A la une du Miroir des Sports de ce mardi 7 septembre 1937, le Critérium des As se déroulant au bois de Boulogne à Paris. Il s’agit d’une course cycliste comme on le voit se déroulant derrière des petites motocyclettes appelées derny, du nom de leur constructeur. On y voit le futur vainqueur, Georges Paillard, dans le virage de Longchamp. Il va remporter l’épreuve à 61,896 km/h.

C’est sur cette vue prise au virage de Boulogne…

que l’on s’aperçoit que la course est très rapide.

D’où l’inquiétude quand une chute survient comme ci-dessus…

…chute du jeune Arthur Sérès, sans gravité par bonheur !

Que dire alors de la dangerosité de cette tentative de record sur l’eau, en motonautisme ?
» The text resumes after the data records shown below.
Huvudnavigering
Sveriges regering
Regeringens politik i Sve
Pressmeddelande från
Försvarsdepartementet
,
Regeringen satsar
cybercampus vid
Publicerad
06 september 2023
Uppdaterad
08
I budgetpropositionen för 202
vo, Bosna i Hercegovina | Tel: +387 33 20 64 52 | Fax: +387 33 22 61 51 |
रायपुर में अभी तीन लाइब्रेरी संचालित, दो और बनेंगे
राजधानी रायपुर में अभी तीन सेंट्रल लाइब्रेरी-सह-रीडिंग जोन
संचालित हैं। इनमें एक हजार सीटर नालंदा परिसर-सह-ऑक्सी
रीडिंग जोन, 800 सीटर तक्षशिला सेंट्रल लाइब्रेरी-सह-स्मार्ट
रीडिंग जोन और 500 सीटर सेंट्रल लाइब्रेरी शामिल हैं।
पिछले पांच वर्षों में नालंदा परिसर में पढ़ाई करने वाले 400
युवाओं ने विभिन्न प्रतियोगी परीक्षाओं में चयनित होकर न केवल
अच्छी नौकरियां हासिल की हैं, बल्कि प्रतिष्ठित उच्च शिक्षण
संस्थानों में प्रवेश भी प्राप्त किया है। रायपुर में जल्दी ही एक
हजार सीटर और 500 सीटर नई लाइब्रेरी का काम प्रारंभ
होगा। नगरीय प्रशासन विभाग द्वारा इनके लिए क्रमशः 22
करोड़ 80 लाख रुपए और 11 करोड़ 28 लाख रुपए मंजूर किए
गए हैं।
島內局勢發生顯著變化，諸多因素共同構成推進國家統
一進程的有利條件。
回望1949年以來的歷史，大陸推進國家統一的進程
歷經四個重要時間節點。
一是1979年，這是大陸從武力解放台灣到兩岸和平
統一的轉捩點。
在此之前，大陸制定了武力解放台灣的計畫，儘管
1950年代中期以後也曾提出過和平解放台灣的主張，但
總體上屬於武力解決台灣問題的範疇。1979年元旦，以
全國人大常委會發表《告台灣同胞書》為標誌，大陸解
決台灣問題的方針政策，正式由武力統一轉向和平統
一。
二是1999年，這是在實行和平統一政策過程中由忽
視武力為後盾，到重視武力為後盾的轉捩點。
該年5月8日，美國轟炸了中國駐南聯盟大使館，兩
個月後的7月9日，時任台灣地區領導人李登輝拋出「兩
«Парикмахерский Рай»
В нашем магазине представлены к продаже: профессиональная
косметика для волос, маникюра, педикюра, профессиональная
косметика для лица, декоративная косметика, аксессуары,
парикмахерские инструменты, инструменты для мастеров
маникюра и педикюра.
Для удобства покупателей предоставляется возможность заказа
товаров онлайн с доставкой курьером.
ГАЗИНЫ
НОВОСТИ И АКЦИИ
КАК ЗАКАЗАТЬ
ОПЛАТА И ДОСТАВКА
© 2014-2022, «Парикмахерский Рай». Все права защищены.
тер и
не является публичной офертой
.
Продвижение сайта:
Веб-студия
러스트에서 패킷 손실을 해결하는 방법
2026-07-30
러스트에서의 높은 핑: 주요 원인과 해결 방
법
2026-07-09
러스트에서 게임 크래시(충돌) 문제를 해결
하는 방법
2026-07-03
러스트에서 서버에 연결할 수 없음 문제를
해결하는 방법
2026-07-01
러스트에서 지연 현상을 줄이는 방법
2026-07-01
Le Britannique Campbell vient de battre le record du monde sur l’eau avec une pointe à 208,400 km/h sur l’Oiseau Bleu. Cette tentative se passait sur le lac de Côme, en Italie. Campbell était alors déjà recordman du monde de vitesse sur terre sur un véhicule aussi appelé Oiseau Bleu, mais à 484,618km/h !

Avant de passer à la page football, une page de divers sports moins médiatisés, même à l’époque. Sous le titre…

…on découvre donc des épreuves d’aviron sur la Marne à Neuilly…

…du vol à voile à Vincennes pour une manifestation de masse et…

…du motocyclisme à Montlhéry, sur le célèbre autodrome, avec ici, le passage de Claude Monneret, un immense champion qui a laissé son nom dans ce sport.

Pour terminer donc, la page football et la 3ème journée du championnat de France de première division.

Les résultats sur lesquels on constate que Strasbourg et Marseille se sont séparés sur un score de parité 2-2.

Une vue de ce match avec un dégagement du poing du gardien marseillais Pardigon devant les attaquants alsaciens. A noter que Pardigon remplace pour l’occasion el Jaguar Vasconcellos pas encore rentré en France. Les avions n’existaient pas à l’époque et le voyage Brésil-Marseille était très long !

La narration du match par le journaliste Achille Duchenne, envoyé spécial du Miroir des Sports.

A noter la composition marseillais:

Pardigon- Ben Bouali, Conchy, Bastien, Bruhen, Gonzalès, Weiskopf, Oleg, Zatelli, Asnar, Kohut.

L’O.M. est alors 10ème ex-aequo avec 2 points (2 nuls, 1 défaite).